Anforderungen an Simulationsmodelle für IKT ermittelt
In digitalisierten Energiesystemen gibt es Wechselwirkungen und Abhängigkeiten zwischen den einzelnen Energiesektoren, wie Strom und Wärme, sowie den IKT-Systemen. Simulationen tragen dazu bei, diese Abhängigkeiten besser zu verstehen und kritische Wechselwirkungen zu identifizieren. Dafür analysierten die Wissenschaftler*innen zunächst, welche Anforderungen Simulationsmodelle und deren Co-Simulationen erfüllen müssen. Co-Simulationen dienen dazu, verschiedenen Subsysteme (z. B. Anlagemodelle, Steuerungseinheiten) verteilt zu simulieren. Je nach Fokus des vorliegenden Anwendungsfalls (technisch oder ökonomisch) ergeben sich unterschiedliche funktionale sowie nicht-funktionale Anforderungen an die Modelle: Bei den funktionalen Anforderungen geht es z. B. um die Ein- und Ausgaben des Modells oder um das Verhalten. Nicht-funktionale Anforderungen beziehen sich z. B. auf die Auflösung oder auf die technischen Schnittstellen. Auf Basis dieser Anforderungen können die Wissenschaftler*innen im nächsten Schritt geeignete Simulationsmodelle identifizieren. Darüber hinaus besteht die Möglichkeit, Teile des Szenarios experimentell über die Laborinfrastrukturen der Projektpartner nachzubilden und zu koppeln. Der Vorteil der Kopplung besteht darin, auf existierende Hardware der Partner zurückzugreifen und so kostspielige Anschaffungen zu vermeiden. Aber auch der Austausch und die gemeinsame Nutzung von Expertise in spezifischen Bereichen wird so gefördert und gewinnbringend genutzt.
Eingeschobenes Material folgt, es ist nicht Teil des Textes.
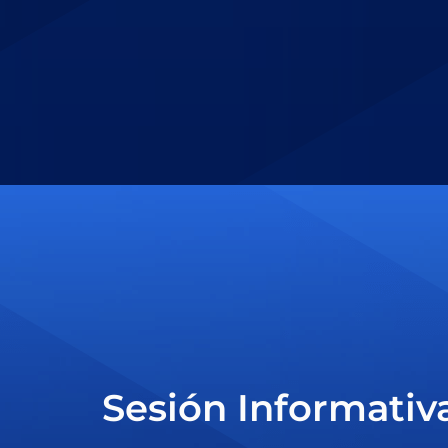
Sesión Informativ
Für die Implementierung der IKT-Modelle innerhalb der geplanten Simulationsumgebung mussten zunächst die Anforderungen an diese Implementierung genau spezifiziert werden. Dies umfasste auf der einen Seite den benötigten Detaillierungsgrad der IKT-Systemmodellierung und auf der anderen Seite nicht-funktionale Anforderungen, wie z.B. Laufzeitbeschränkungen für die Berechnungsmodule. Auf Basis dieser Spezifikationen können anschließend technische Implementierungsentscheidungen effizient getroffen werden, da alle Beschränkungen klar definiert sind.
Durchstichszenarien konkretisieren Wechselwirkungen von IKT
Um herauszufinden, welche Abhängigkeiten sensibel bzw. kritisch sind, identifizierten die Wissenschaftler*innen im vergangenen Jahr sechs Anwendungsfälle. Darin betrachten sie folgende Aspekte der IKT: Effizienz und Optimalität, Technologieakzeptanz, Gebäudeoptimierung, Verbundoptimierung, Flexibilitätsvermarktung, robuster Netzbetrieb. In diesem Jahr konkretisierten sie diese Anwendungsfälle und leiteten daraus fünf Durchstichszenarien ab. Diese dienen dazu, mehrere technische Komponenten des Energiesystems miteinander zu koppeln – in Form eines Integrationstests. In den Durchstichszenarien analysieren die Wissenschaftler*innen unterschiedliche Schwerpunkte und Problemstellungen sowie dazugehörige Forschungsfragen zu folgenden Themen: Flexibilität, IKT-Störungen, E-Mobilität, Gebäude und Netzbetrieb.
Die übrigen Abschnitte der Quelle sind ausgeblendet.